Mercredi 22 juillet 2026, Sébastien Missoffe, VP et Directeur Général de Google France, publie sur le blog de Google France : "Les Aperçus IA (AI Overviews) et le Mode IA sont désormais disponibles en France."
On en parle depuis longtemps : dès octobre 2024, nous évoquions déjà le sujet lors d'un webinar hyffen. Et en juin dernier, Ouest France annonçait déjà un lancement prévu pour cet été.
C'est un grand événement pour le SEO : cette fonctionnalité change la manière dont les résultats de recherche Google s'affichent et donc la manière dont les internautes trouvent le chemin vers vos contenus ou vos produits.
Beaucoup de bruit, beaucoup d'inquiétude mais aussi de premiers constats concrets, dans les pays où la fonctionnalité est déployée depuis plusieurs mois, voire plusieurs années.
Nous avons donc préparé 8 points clés pour comprendre le sujet en profondeur et se préparer au changement. Car au-delà du trafic qui baisse, c'est toute une nouvelle façon d'aborder la recherche (conversationnelle), l'enjeu du SEO - on peut ici parler d'AEO - et la manière de mesurer sa performance, du clic vers la visibilité.
1. C'est quoi, concrètement ?
AI Overviews, c'est un bloc de réponse généré par l'IA qui s'affiche directement dans la page de résultats Google, en synthétisant plusieurs sources pour répondre à la requête de l'internaute, sans qu'il ait besoin de cliquer sur un site pour obtenir sa réponse.
Mais réduire AI Overviews à "un nouveau module Google" serait passer à côté du sujet. C'est une nouvelle étape dans une transformation plus large : celle de la manière dont on cherche de l'information, on passe d’un moteur de recherche (voire de réponse) à un moteur conversationnel.


2. Ce n'est pas un séisme soudain : c'est 10 ans d'évolution
Le trafic organique en provenance de Google est en évolution constante depuis une dizaine d'années : featured snippets, "People Also Ask", fiches info enrichies... AI Overviews s'inscrit dans cette continuité. C'est une accélération, pas une rupture brutale.
Depuis l'apparition de la position 0, Google poursuit en fait un seul objectif : passer du statut de moteur de recherche à celui de moteur de réponse.

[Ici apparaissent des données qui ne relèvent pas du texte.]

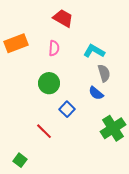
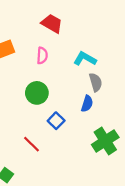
blue semicircle: (96, 93) -> (87, 104), turned -112

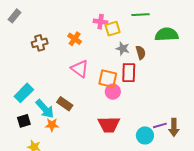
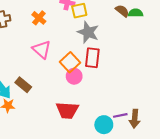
green semicircle: (167, 34) -> (136, 13), moved, size x0.6
gray star: (123, 49) -> (88, 32), size x1.5
brown semicircle: (141, 53) -> (122, 11), moved, turned -40
orange square: (108, 79) -> (70, 62), turned 30

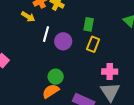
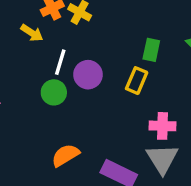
green rectangle: (89, 24) -> (151, 50), moved
green circle: (56, 77) -> (54, 92), moved

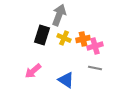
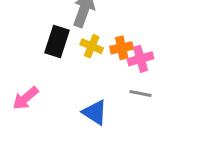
pink arrow: (33, 71) -> (25, 98), moved

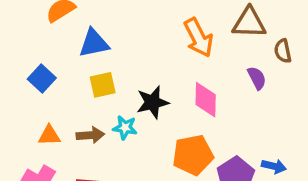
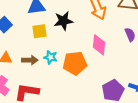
black star: (153, 102) -> (63, 21), moved
orange pentagon: (193, 155) -> (75, 63), moved

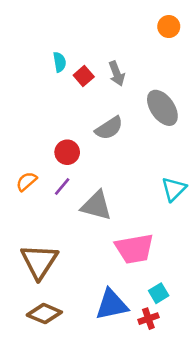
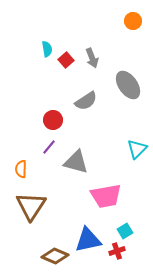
orange semicircle: (27, 181) -> (21, 169), moved, turned -48
brown diamond: (44, 314) -> (55, 256), moved

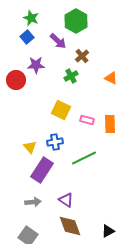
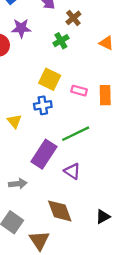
blue cross: (55, 142) -> (43, 105), moved
purple rectangle: (42, 170) -> (44, 154), moved
purple triangle: (66, 200) -> (72, 171), moved

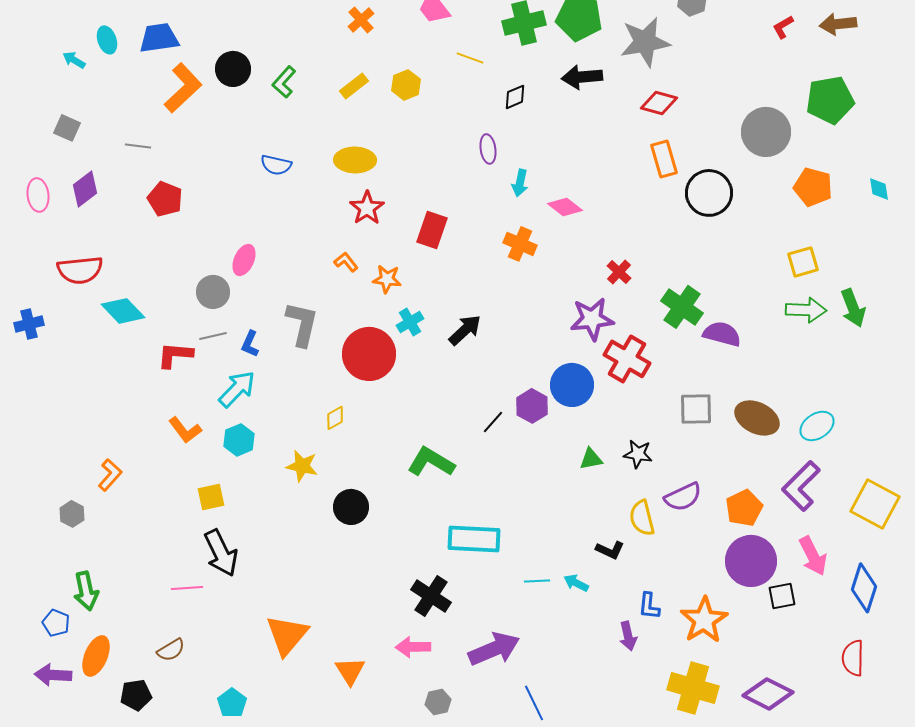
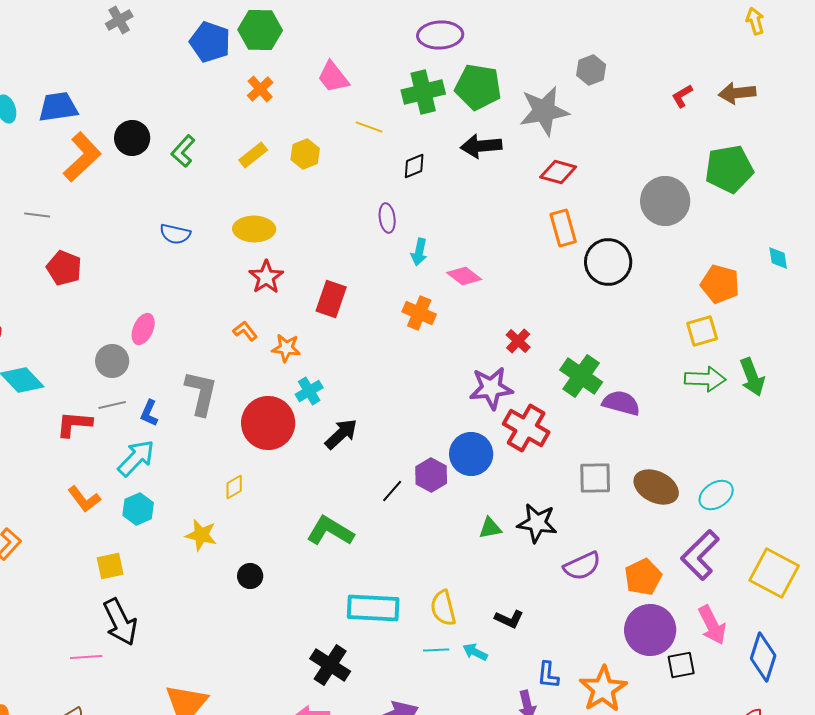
orange pentagon: (813, 187) -> (720, 284), moved
black arrow: (465, 330) -> (341, 434), moved
black star: (638, 454) -> (537, 523), size x1.4
black circle: (351, 507) -> (250, 576), size x0.7
yellow semicircle: (642, 518) -> (443, 608), moved

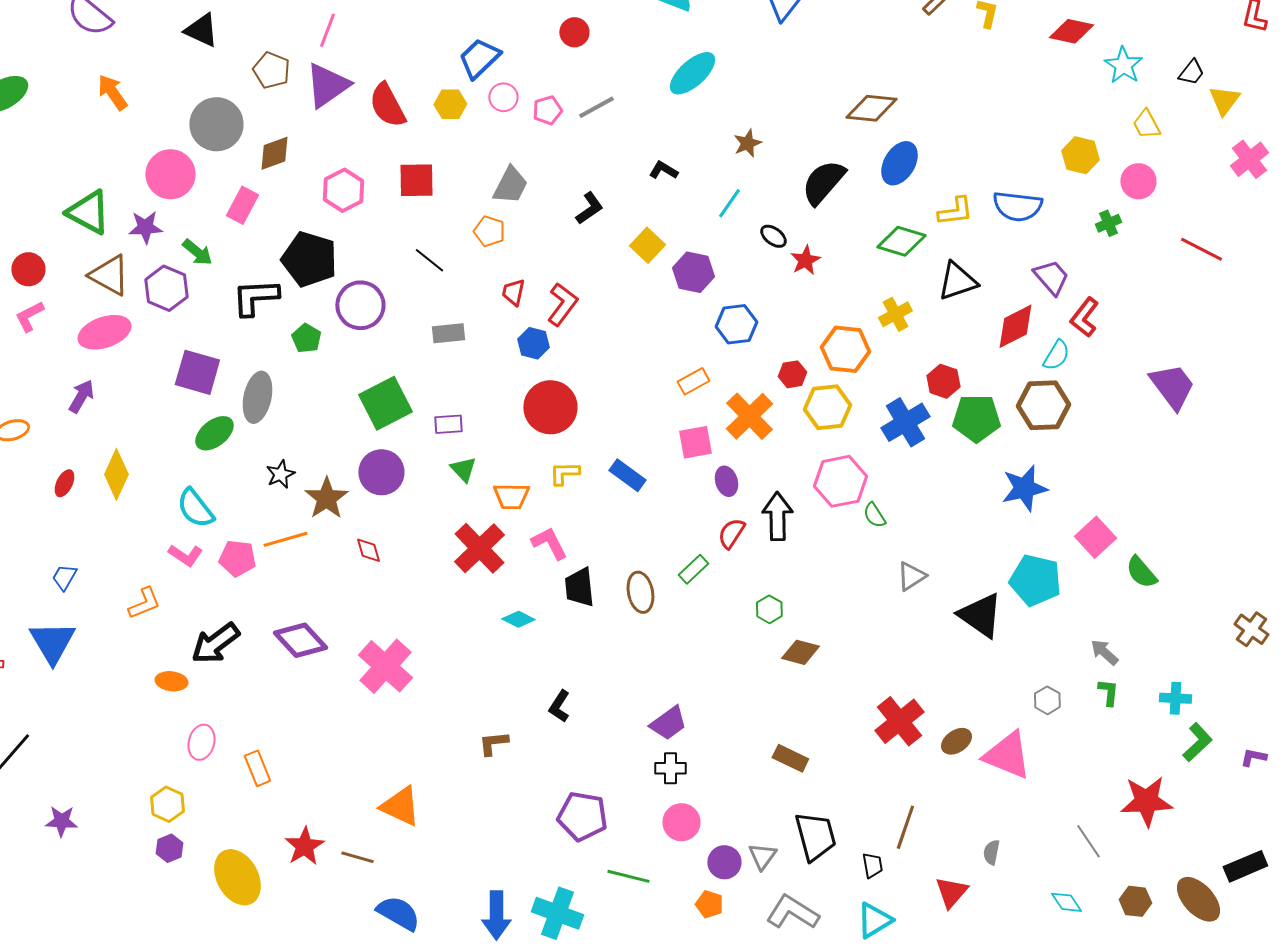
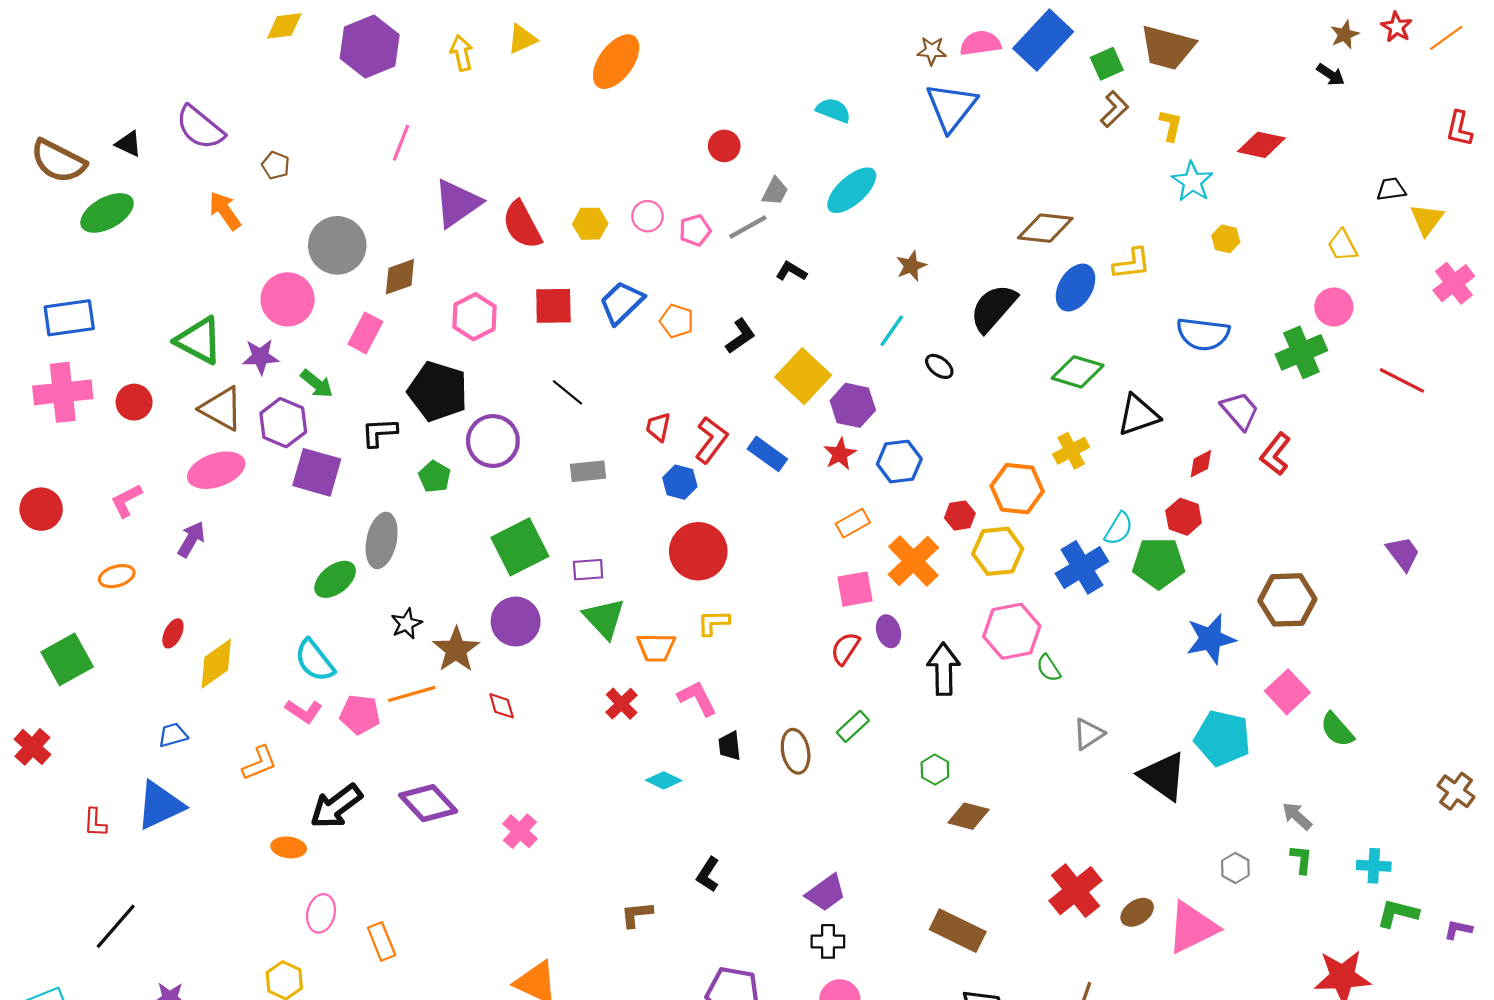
black triangle: (201, 30) -> (129, 144), moved, size x0.7
pink line: (327, 30) -> (401, 143), moved
blue trapezoid: (479, 58) -> (622, 303), moved
cyan star: (1123, 65) -> (1192, 182), moved
brown pentagon: (271, 70) -> (276, 165), moved, size x0.7
black trapezoid: (1191, 72) -> (1391, 189), turned -136
yellow hexagon: (1080, 155) -> (1226, 239), moved, size x0.7
black L-shape: (663, 170) -> (791, 271), moved
gray trapezoid: (510, 185) -> (775, 191), moved, size x0.7
yellow L-shape: (955, 211) -> (1132, 264), moved
green cross: (1108, 223) -> (1301, 352), size x1.8
orange pentagon: (489, 231) -> (677, 321), moved
yellow square: (647, 245) -> (803, 376), size x1.4
red star: (805, 260) -> (840, 454), moved
black L-shape: (255, 297) -> (379, 432), size x0.7
pink L-shape: (29, 316) -> (126, 500), moved
red diamond: (1015, 326) -> (1201, 464), size x0.6
cyan semicircle: (1056, 355) -> (1119, 529), moved
purple square: (197, 372) -> (317, 472), moved
red hexagon: (943, 381) -> (1184, 517), moved
purple trapezoid: (1172, 386) -> (1403, 553), moved, size x0.7
brown hexagon: (1043, 405) -> (1287, 600), moved
green triangle: (463, 469) -> (604, 618), size x1.5
yellow diamond: (116, 474) -> (216, 664), moved, turned 30
blue rectangle: (627, 475) -> (767, 454), moved
red semicircle: (731, 533) -> (845, 649), moved
red cross: (479, 548) -> (622, 704), size x0.6
blue trapezoid: (64, 577) -> (173, 735), turned 44
black trapezoid: (579, 587) -> (730, 746), size x0.7
blue triangle: (52, 642) -> (160, 805), turned 36
pink cross: (385, 666) -> (520, 831), size x0.6
green L-shape: (1197, 742) -> (1398, 913), turned -123
pink triangle: (1007, 755) -> (1192, 927), turned -48
brown rectangle: (790, 758) -> (958, 931), size x1.4

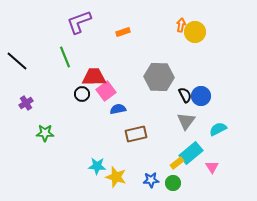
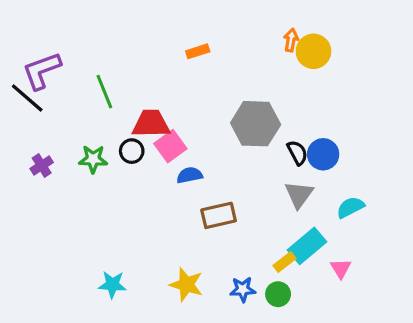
purple L-shape: (79, 22) -> (42, 71), moved
green star: (45, 133) -> (93, 159), moved
cyan star: (97, 166) -> (112, 285), moved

Chaque brique ajoutée au fil des ans - extraits enrichis, fiches info, données structurées - va dans ce sens : répondre directement à l'utilisateur, sans qu'il ait besoin de sortir de la page de résultats.
Ce mouvement n'est d'ailleurs pas propre à Google. C'est la théorie des plateformes : qu'il s'agisse d'Instagram, TikTok, Facebook, YouTube ou Google, chaque plateforme cherche avant tout à retenir son utilisateur le plus longtemps possible, plutôt qu'à le rediriger vers l'extérieur. AI Overviews n'est qu'une déclinaison de plus de cette logique, appliquée à la recherche.
Ce recul historique change la lecture qu'on peut en avoir : le sujet est important mais il n'est pas nouveau dans sa nature et notre mission, dans ce contexte, n'est plus seulement de faire venir l'internaute sur un site. C'est de rendre la marque visible et accessible directement sur la plateforme, là où l'utilisateur reste.
3. Le chiffre qui interpelle : jusqu'à -58 % de clics selon les études
Sur les marchés déjà exposés aux AI Overviews, la baisse de trafic organique mesurée varie fortement selon la zone géographique et la méthode : jusqu'à -38 % aux États-Unis sur un an, contre -17 % en Europe. Sur des marchés plus proches du nôtre, Belgique et Luxembourg, déjà basculés, la baisse moyenne observée sur les requêtes informationnelles concernées se situerait plutôt autour de 20 %.
Une étude Ahrefs, menée en décembre 2025 sur 300 000 mots-clés, apporte un éclairage complémentaire côté clics : pour les requêtes qui déclenchent un AI Overview, le CTR (taux de clic) de la première position organique a chuté de 58 % par rapport à ce qu'il aurait été sans AI Overview. Ce chiffre marque un net changement par rapport à une précédente étude Ahrefs d'avril 2025, qui mesurait déjà un recul de 34,5 % sur ce même indicateur.
Cas concret, en Suisse : sur une requête où l'AI Overview s'affiche en haut de page, le CTR du premier résultat organique est fortement impacté.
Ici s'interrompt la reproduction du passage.